Keseluruhan harta warisan dinyatakan dalam nilai
tertentu yang mungkin dibagi-bagi, kemudian jumlah
tersebut dibagikan kepada setiap ahli waris yang berhak
menurut kadar masing-masing. Bisa saja harta warisan
tidak dibagi-bagikan asal ini dikehendaki oleh ahli
waris yang bersangkutan, tidak dibagi-baginya harta
warisan itu tidak menghapuskan hak mewaris para ahli
waris yang bersangkutan.
4. Asas Keadilan Berimbang
Asas ini dapat diartikan adanya keseimbangan
antara hak dan kewajiban antara yang diperoleh dengan
keperluan dan kegunaan. Secara dasar dapat dikatakan
bahwa faktor perbedaan jenis kelamin tidak menentukan
dalam hak kewarisan artinya laki-laki mendapat hak
kewarisan begitu pula perempuan mendapat hak kewarisan
sebanding dengan yang didapat oleh laki-laki.
5. Asas Kewarisan Semata Kematian
Bahwa peralihan harta seseorang kepada orang lain
berlaku setelah yang mempunyai harta tersebut meninggal
dunia dan selama yang mempunyai harta masih hidup maka
secara kewarisan harta itu tidak dapat beralih kepada
orang lain.5
G. Golongan Ahli Waris
1. Golongan Dzawul Furuudh
Dzawul furuudh yang dimaksud adalah ahli
waris yang mendapat bagian pasti sebagaimana yang telah
ditentukan dalam al-Qur’an maupun al-Hadis.Bagian-
bagian yang telah ditentukan dalam waris Islam tersebut
adalah:
a. Setengah (1/2)
b. Seperempat (1/4)
c. Seperdelapan (1/8)
d. Dua pertiga (2/3)
e. Sepertiga (1/3)
f. Seperenam (1/6)5 Irsan Ismail. hukum unmer malang. (online). http://echtheid-irsan.blogspot.com/2012/04/hukum-islam-waris-islam.html, diakses tanggal 31 Mei 2014
2. Golongan Ashabah
Golongan ashabah adalah kelompok ahli waris
yangb menerima bagian sisa,sehingga jumlah bagiannya
tidak tertentu.kelompok ashabah ini kalau mewaris
sendirian,tidak bersama dengan kelompok dzawul
furudh maka bagian warisan diambil semua.Sebaliknya jika
kelompok ini bersama dengan dzawul furuudh dan setelah di
bagi ternyata harta warisan sudah habis,maka
kelompok ashabah ini tidak mendapat apa-apa.

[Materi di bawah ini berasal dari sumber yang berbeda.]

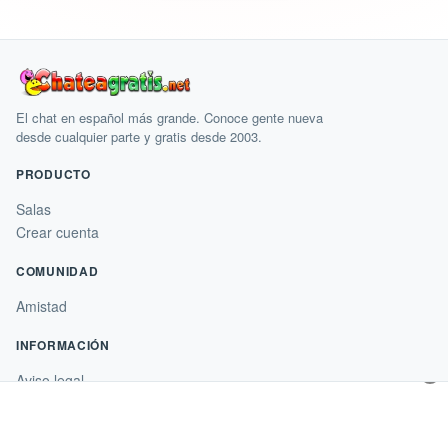
El chat en español más grande. Conoce gente nueva
desde cualquier parte y gratis desde 2003.
PRODUCTO
Salas
Crear cuenta
COMUNIDAD
Amistad
INFORMACIÓN
×
Aviso legal
Condiciones de uso
Condiciones de compra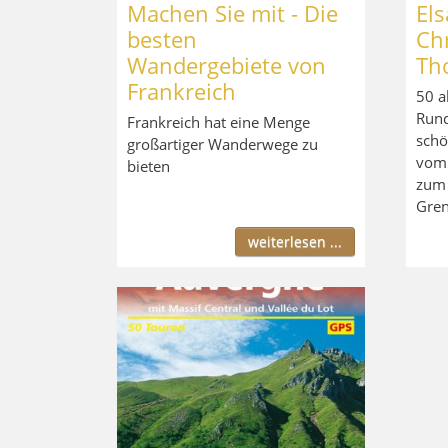
Machen Sie mit - Die
El
besten
Chr
Wandergebiete von
Th
Frankreich
50 a
Run
Frankreich hat eine Menge
schö
großartiger Wanderwege zu
vom 
bieten
zum 
Gren
weiterlesen ...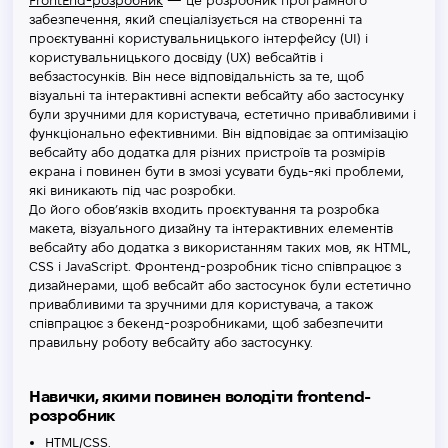
FrontEnd-розробник
— це розробник програмного
забезпечення, який спеціалізується на створенні та
проєктуванні користувальницького інтерфейсу (UI) і
користувальницького досвіду (UX) вебсайтів і
вебзастосунків. Він несе відповідальність за те, щоб
візуальні та інтерактивні аспекти вебсайту або застосунку
були зручними для користувача, естетично привабливими і
функціонально ефективними. Він відповідає за оптимізацію
вебсайту або додатка для різних пристроїв та розмірів
екрана і повинен бути в змозі усувати будь-які проблеми,
які виникають під час розробки.
До його обов’язків входить проєктування та розробка
макета, візуального дизайну та інтерактивних елементів
вебсайту або додатка з використанням таких мов, як HTML,
CSS і JavaScript. Фронтенд-розробник тісно співпрацює з
дизайнерами, щоб вебсайт або застосунок були естетично
привабливими та зручними для користувача, а також
співпрацює з бекенд-розробниками, щоб забезпечити
правильну роботу вебсайту або застосунку.
Навички, якими повинен володіти frontend-
розробник
HTML/CSS.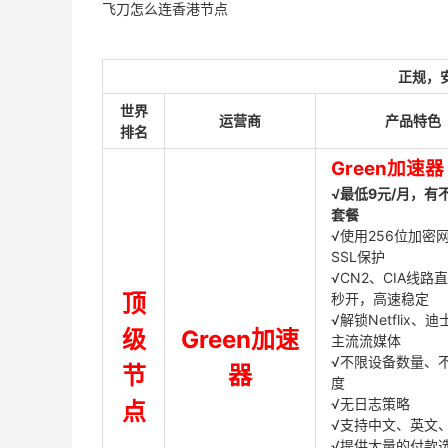
飞刀怎么连香港节点
正规，
世界
运营商
产品特色
排名
Green加速器
√最低9元/月，有
套餐
√使用256位加密
SSL保护
√CN2、CIA线路
顶
秒开，高速稳定
√解锁Netflix、
级
Green加速
主流流媒体
√不限设备数量、
节
器
度
√无日志策略
点
√支持中文、英文
√提供大量的付款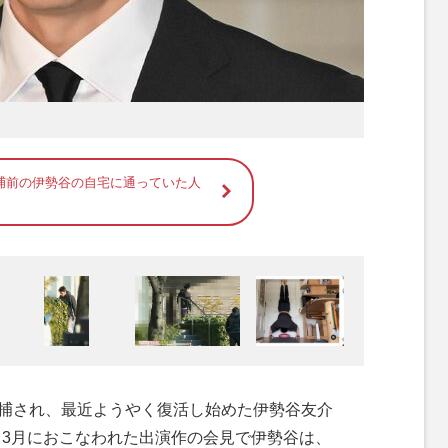
捕前の伊勢谷の自宅に通っていた人
逮捕され、最近ようやく復活し始めた伊勢谷友介
。3月におこなわれた出演作の会見で伊勢谷は、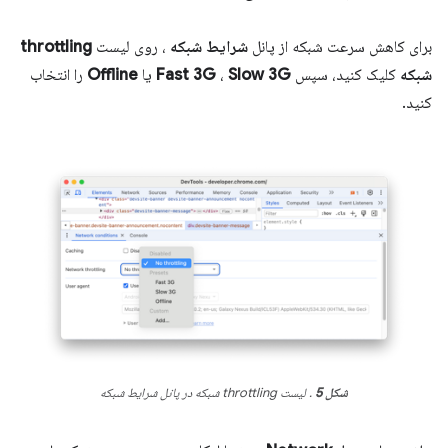
برای کاهش سرعت شبکه از پانل
شرایط شبکه
، روی لیست
throttling
شبکه
کلیک کنید، سپس
Slow 3G
،
Fast 3G
یا
Offline
را انتخاب
کنید.
شکل 5
. لیست throttling شبکه در پانل شرایط شبکه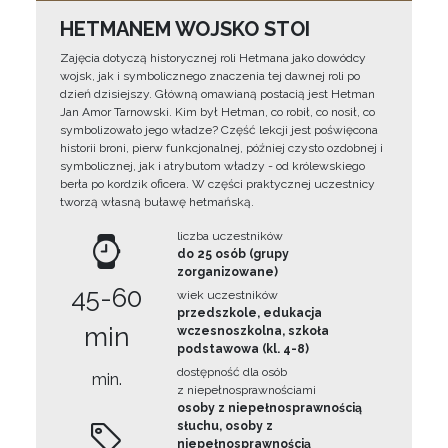
HETMANEM WOJSKO STOI
Zajęcia dotyczą historycznej roli Hetmana jako dowódcy
wojsk, jak i symbolicznego znaczenia tej dawnej roli po
dzień dzisiejszy. Główną omawianą postacią jest Hetman
Jan Amor Tarnowski. Kim był Hetman, co robił, co nosił, co
symbolizowało jego władze? Część lekcji jest poświęcona
historii broni, pierw funkcjonalnej, później czysto ozdobnej i
symbolicznej, jak i atrybutom władzy - od królewskiego
berła po kordzik oficera. W części praktycznej uczestnicy
tworzą własną buławę hetmańską.
liczba uczestników
do 25 osób (grupy
zorganizowane)
45-60
wiek uczestników
przedszkole, edukacja
min
wczesnoszkolna, szkoła
podstawowa (kl. 4-8)
dostępność dla osób
min.
z niepełnosprawnościami
osoby z niepełnosprawnością
słuchu, osoby z
niepełnosprawnością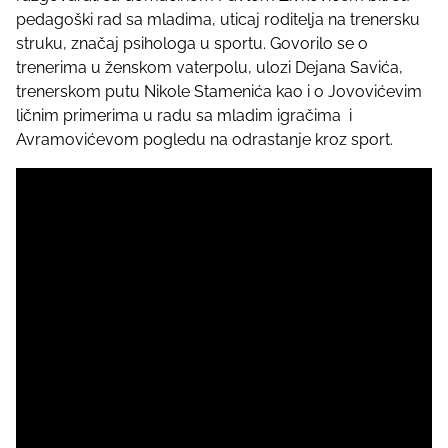
pedagoški rad sa mladima, uticaj roditelja na trenersku
struku, značaj psihologa u sportu. Govorilo se o
trenerima u ženskom vaterpolu, ulozi Dejana Savića,
trenerskom putu Nikole Stamenića kao i o Jovovićevim
ličnim primerima u radu sa mladim igračima i
Avramovićevom pogledu na odrastanje kroz sport.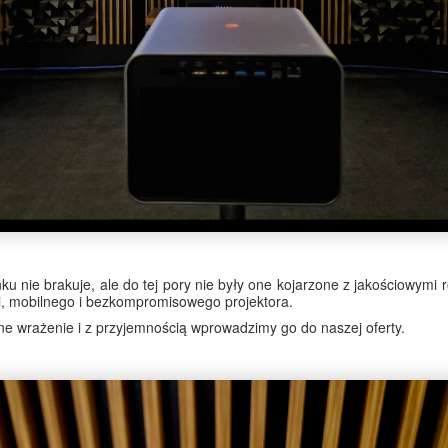
u nie brakuje, ale do tej pory nie były one kojarzone z jakościowymi
, mobilnego i bezkompromisowego projektora.
ne wrażenie i z przyjemnością wprowadzimy go do naszej oferty.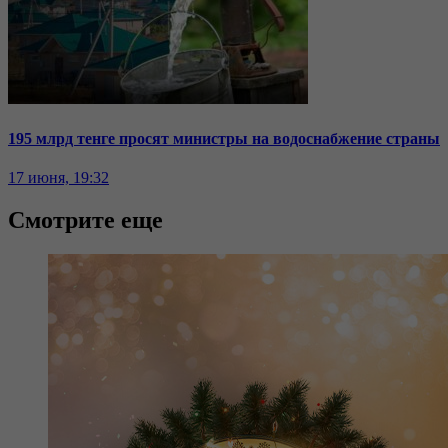
195 млрд тенге просят министры на водоснабжение страны
17 июня, 19:32
Смотрите еще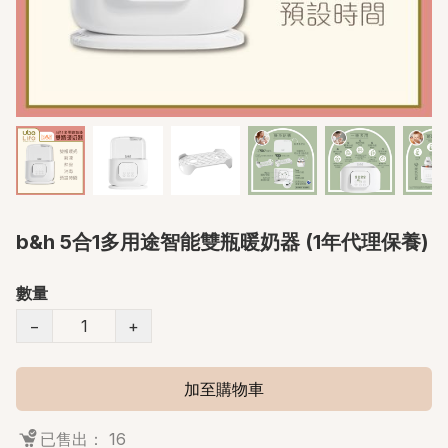
b&h 5合1多用途智能雙瓶暖奶器 (1年代理保養)
數量
−
+
加至購物車
已售出： 16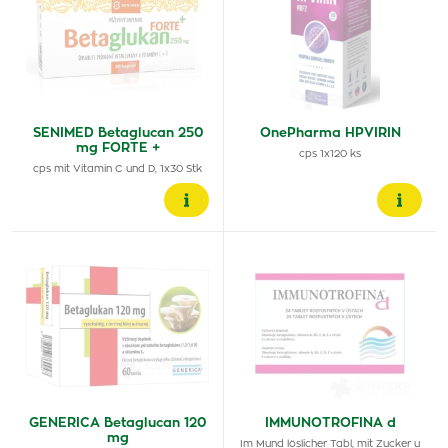
SENIMED Betaglucan 250
OnePharma HPVIRIN
mg FORTE +
cps 1x120 ks
cps mit Vitamin C und D, 1x30 Stk
GENERICA Betaglucan 120
IMMUNOTROFINA d
mg
Im Mund löslicher Tabl, mit Zucker u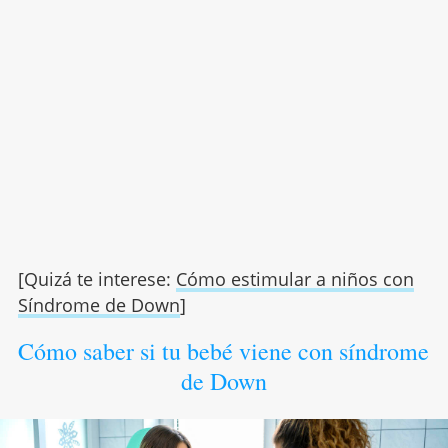
[Quizá te interese:
Cómo estimular a niños con
Síndrome de Down
]
Cómo saber si tu bebé viene con síndrome
de Down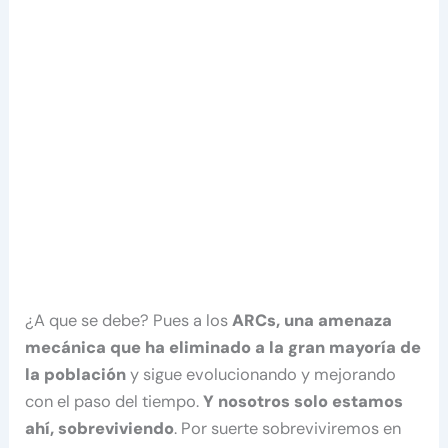
¿A que se debe? Pues a los
ARCs, una amenaza
mecánica que ha eliminado a la gran mayoría de
la población
y sigue evolucionando y mejorando
con el paso del tiempo.
Y nosotros solo estamos
ahí, sobreviviendo
. Por suerte sobreviviremos en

Adapun macam-macam Ashabah adalah : Ashabah
binafsih ,ashabah bil ghair danashabah ma’al gh
a. Ashabah Binafsih
Ashabah binafsih yang dimaksud adalah
ashabah dengan sendirinnya dan bukan karena tertarik
oleh ahli waris yang lain atau bersamaan dengan ahli
waris yang lain,tetapi asalnya memang sudah menjadi
ashabah.
Yang termasuk kelompok ashabah binafsih
antara lain:
1. Anak laki-laki
2. Cucu laki-laki dari anak llaki-laki dan terus
kebawah
3. Ayah
4. Kakek dari pihak ayah dan terus keatas
5. Saudara laki-laki sekandung
6. Saudara laki-laki seayah
7. Anak saudara laki-laki sekandung
8. Anak saudara laki-laki seayah
9. Paman yang sekandung dengan ayah
10. Paman yang seayah dengan ayah
11. Anak laki-laki paman yang sekandung dengan ayah
12. Anak laki-laki paman yang seayah dengan ayah
Apabila orang-orang yang tersebut diatas
semiua ada maka tidak semua mereka di beri bagian,akan
tetapi harus didahulukan orang-orang yang lebih dekat
pertaliannya dengan pewaris,dengan memperhatikan urutan
nomor 1-12 tersebut.
b. Ashabah Bil Ghair
Ashabah bil ghair adalah kelompok ahli
waris yang asalnya sebagai dzawul furuudh,namun mereka
mendapat bagian ashabah karena tertarik oleh ahli waris
llain yang berstatus ashabah.Yang termasuk kelompok
ashabah bil ghair ini adalah:
1. Anak perempuan menjadi ashabah karena ditarik
oleh anak laki-laki
2. Cucu perempuan dari anak laki-laki menjadi
ashabah karena ditarik oleh cucu laki-laki
dari anak laki-laki.
3. Saudara perempuan kandung menjadi ashabah
karena ditarik oleh saudara laki-laki kandung.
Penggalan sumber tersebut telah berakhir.